Web may revolutionize fundraising
In race for the presidency, Democrat Howard Dean is turning heads with online money-making prowess.
Two years after the dot-com boom went bust, it's finally taking off in the world of presidential politics.
While candidates have been fundraising via the Internet for some time, this year's contenders are taking the online money hunt to new levels, using technology to generate support in far more creative - and central - ways.
The new techniques are already playing a significant role in shaping the Democratic primary battle, getting more ordinary citizens involved earlier and shifting influence from big to small donors. If the trend continues, observers say it could transform the entire political process.

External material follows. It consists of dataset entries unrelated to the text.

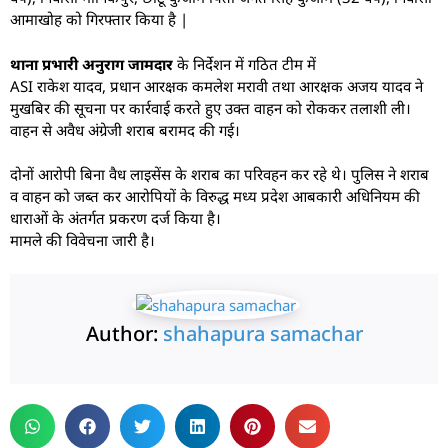
आमाखोह को गिरफ्तार किया है |
थाना प्रभारी अनुराग जामदार
के निर्देशन में गठित टीम में
ASI राकेश यादव, प्रधान आरक्षक कमलेश मरावी तथा आरक्षक अजय यादव ने
मुखबिर की सूचना पर कार्रवाई करते हुए उक्त वाहन को रोककर तलाशी ली।
वाहन से अवैध अंग्रेजी शराब बरामद की गई।
दोनों आरोपी बिना वैध लाइसेंस के शराब का परिवहन कर रहे थे। पुलिस ने शराब
व वाहन को जब्त कर आरोपियों के विरुद्ध मध्य प्रदेश आबकारी अधिनियम की
धाराओं के अंतर्गत प्रकरण दर्ज किया है।
मामले की विवेचना जारी है।
Author:
shahapura samachar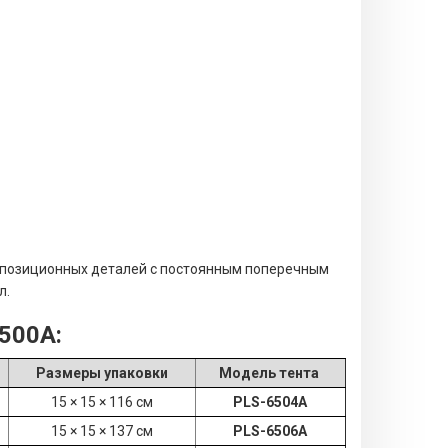
мпозиционных деталей с постоянным поперечным
л.
500A:
Размеры упаковки
Модель тента
15 × 15 × 116 см
PLS-6504А
15 × 15 × 137 см
PLS-6506А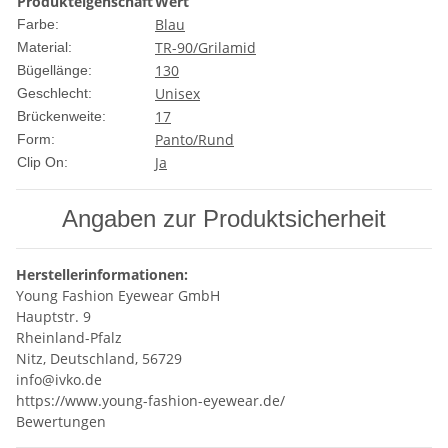
Produkteigenschaft
Wert
Blau
Farbe:
TR-90/Grilamid
Material:
130
Bügellänge:
Unisex
Geschlecht:
17
Brückenweite:
Panto/Rund
Form:
Ja
Clip On:
Angaben zur Produktsicherheit
Herstellerinformationen:
Young Fashion Eyewear GmbH
Hauptstr. 9
Rheinland-Pfalz
Nitz, Deutschland, 56729
info@ivko.de
https://www.young-fashion-eyewear.de/
Bewertungen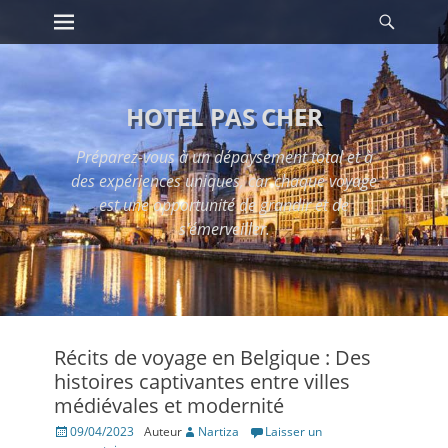
Premier menu
Reche
Passer
au
contenu
HOTEL PAS CHER
Préparez-vous à un dépaysement total et à
des expériences uniques, car chaque voyage
est une opportunité de grandir et de
s'émerveiller.
Récits de voyage en Belgique : Des
histoires captivantes entre villes
médiévales et modernité
Posté
09/04/2023
Auteur
Nartiza
Laisser un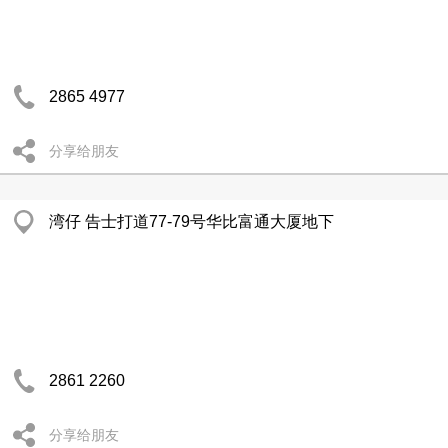
2865 4977
分享给朋友
湾仔 告士打道77-79号华比富通大厦地下
2861 2260
分享给朋友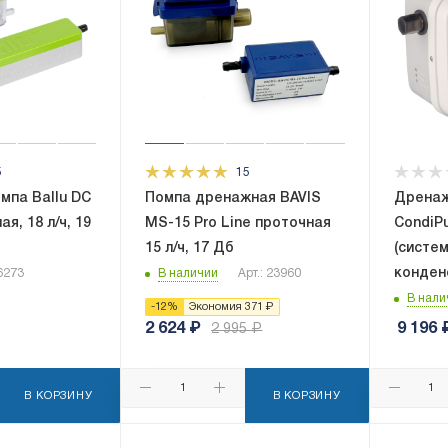
5
15
мпа Ballu DC
Помпа дренажная BAVIS
Дренаж
я, 18 л/ч, 19
MS-15 Pro Line проточная
CondiP
15 л/ч, 17 Дб
(систе
конденс
06273
В наличии
Арт.: 23960
В нали
-
12
%
Экономия
371
₽
2 624
₽
9 196
2 995
₽
В КОРЗИНУ
В КОРЗИНУ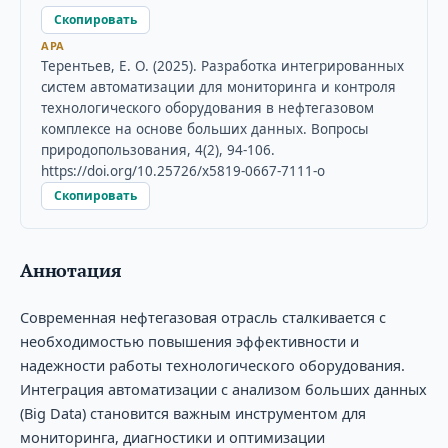
Скопировать
APA
Терентьев, Е. О. (2025). Разработка интегрированных
систем автоматизации для мониторинга и контроля
технологического оборудования в нефтегазовом
комплексе на основе больших данных. Вопросы
природопользования, 4(2), 94-106.
https://doi.org/10.25726/x5819-0667-7111-o
Скопировать
Аннотация
Современная нефтегазовая отрасль сталкивается с
необходимостью повышения эффективности и
надежности работы технологического оборудования.
Интеграция автоматизации с анализом больших данных
(Big Data) становится важным инструментом для
мониторинга, диагностики и оптимизации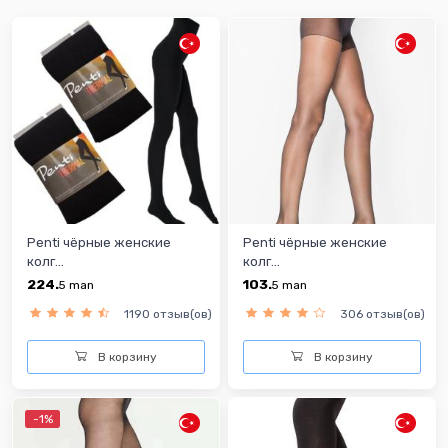
Penti чёрные женские
Penti чёрные женские
колг...
колг...
224.
103.
5
man
5
man
1190 отзыв(ов)
306 отзыв(ов)
В корзину
В корзину
-1%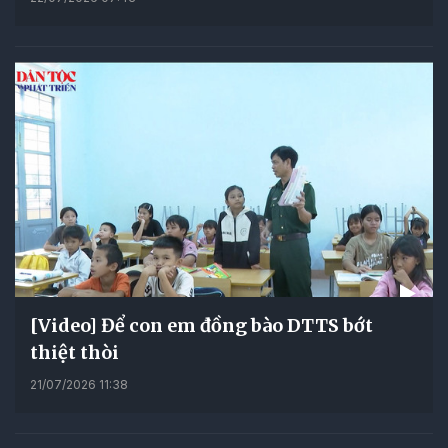
[Video] Để con em đồng bào DTTS bớt
thiệt thòi
21/07/2026 11:38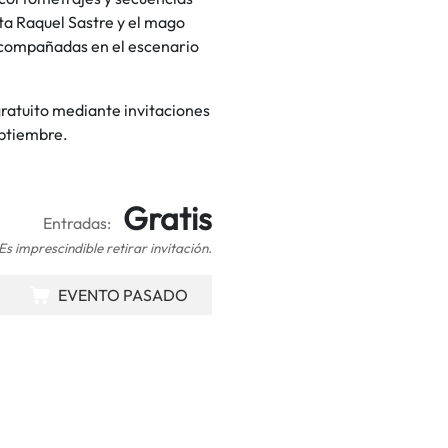
ta Raquel Sastre y el mago
n acompañadas en el escenario
ratuito mediante invitaciones
eptiembre.
Gratis
Entradas:
Es imprescindible retirar invitación.
EVENTO PASADO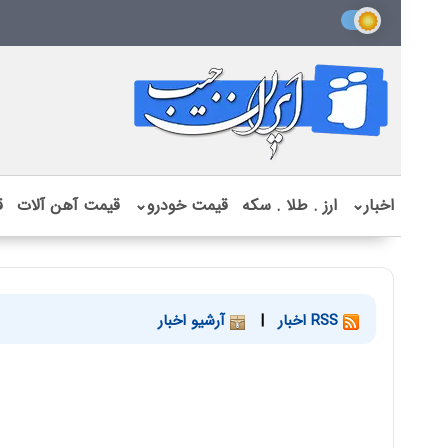
اخبار
⌄
ارز . طلا . سکه
قیمت خودرو
⌄
قیمت آهن آلات
ق
RSS اخبار
|
آرشیو اخبار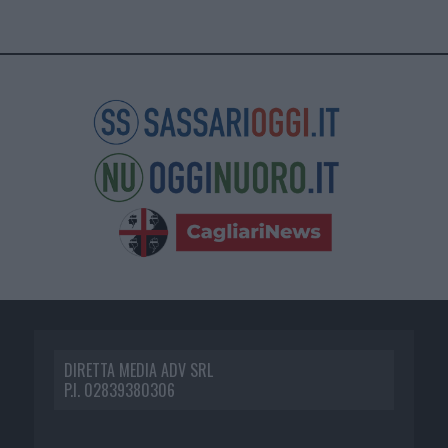
DIRETTA MEDIA ADV SRL
P.I. 02839380306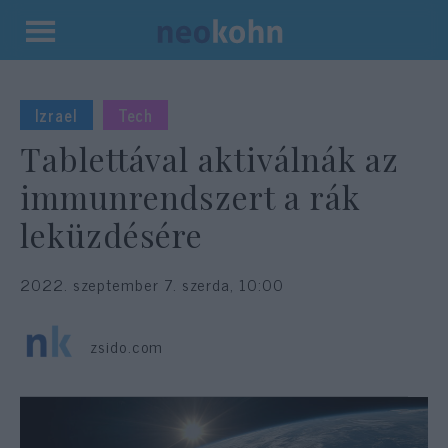
Kilépés
a
tartalomba
Izrael
Tech
Tablettával aktiválnák az
immunrendszert a rák
leküzdésére
2022. szeptember 7. szerda, 10:00
zsido.com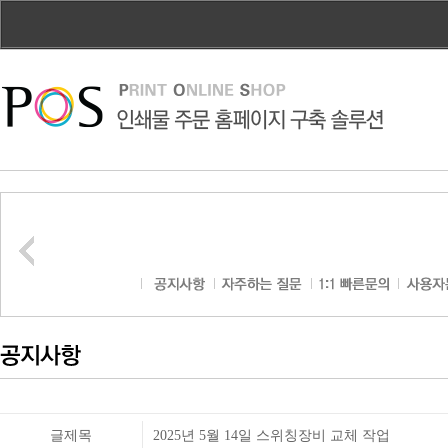
글제목
2025년 5월 14일 스위칭장비 교체 작업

The leading figure in all this is former Vermont Gov. Howard Dean, who, through a network of websites and blogs, has cultivated a devoted Internet following that helped him beat out other Democratic contenders in last quarter's fundraising totals.
This week, Dr. Dean drew more attention when he challenged online supporters to match the amount Vice President Dick Cheney was expected to raise at a luncheon in South Carolina - and wound up nearly doubling the amount, raising more than half a million dollars in three days.
What makes Dean's effort significant, experts say, is that while Mr. Cheney's trip required several hours of his time and a costly flight on Air Force Two, Dean was able to raise his money virtually for free. And while the donors at Cheney's luncheon all contributed the maximum $2,000 allowed under new campaign finance laws, the majority of those giving to Dean were small donors - the average contribution was $52.87.